Menaker Yassierli: Indonesia Butuh “Next Practices” untuk Hadapi Disrupsi Dunia Kerja

NASIONAL PEMERINTAHAN

PRADANAMEDIA / TANGERANG – Menteri Ketenagakerjaan (Menaker) Yassierli menegaskan bahwa Indonesia tidak bisa lagi hanya mengandalkan praktik terbaik (best practices) dari negara lain untuk menjawab tantangan dunia kerja yang kian kompleks. Menurutnya, Indonesia harus melahirkan “next practices”, yaitu pendekatan baru yang menggabungkan pengalaman global dengan kearifan lokal bangsa.

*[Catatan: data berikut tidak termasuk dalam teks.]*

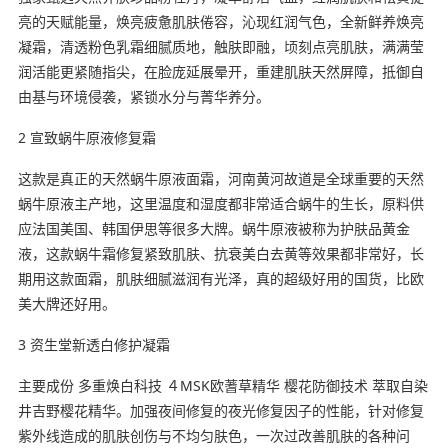
亮的天赋能量，焕亮疲惫肌肤倦容，沁现红润气色，全新鲜养焕亮
凝霜，清透粉色乳霜细腻质地，触肤即融，顷刻点亮肌肤，满满莹
润活能更紧随指尖，在脸庞延展晕开，重建肌肤天然屏障，抵御自
由基与环境侵袭，紧锁水分与菁华养分。
2 宣致蜗牛原液修复霜
这款是真正的天然蜗牛原液面霜，河南黄河故道是全球重要的天然
蜗牛原液主产地，这里温度和湿度都非常适合蜗牛的生长，原料供
应法国美国、韩国伊思等很多大牌。蜗牛原液被称为护肤品黄金
液，这款蜗牛霜修复紧致肌肤、抗衰美白去黄等效果都非常好，长
期用这款面霜，肌肤细腻滋润有光泽，真的超级好用的国货，比欧
美大牌还好用。
3 资生堂新透白修护凝霜
主要成份 多重焕白科技 ４MSK欧蓍草精华 樱花防御技术 萃取自染
井吉野樱花精华。加强夜间修复的夜光修复因子的性能，针对修复
紫外线造成的肌肤创伤与不均匀肤色，一次过改善肌肤的各种问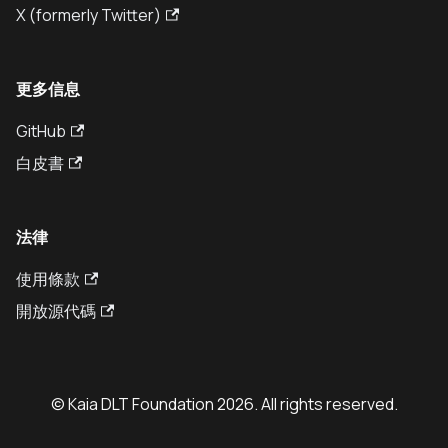
X (formerly Twitter)
更多信息
GitHub
白皮書
法律
使用條款
開放源代碼
© Kaia DLT Foundation 2026. All rights reserved.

Hal itu disampaikan Yassierli saat menjadi pembicara kunci dalam Indonesia Human Capital & Beyond Summit 2025 di ICE BSD, Kabupaten Tangerang, Banten, Rabu (3/9).

“Setiap warga negara berhak memperoleh pekerjaan dan penghidupan yang layak. Ini adalah amanat konstitusi yang harus terus kita wujudkan,” tegas Yassierli dalam keterangan resminya.

Tantangan Klasik dan Dinamika Baru

Yassierli menyoroti sejumlah persoalan klasik yang masih membayangi dunia kerja, mulai dari upah yang tidak dibayar, diskriminasi, hingga hak pesangon yang diabaikan. Sementara itu, muncul pula tantangan baru dari pekerja platform digital yang membutuhkan perlindungan hukum dan kepastian kerja.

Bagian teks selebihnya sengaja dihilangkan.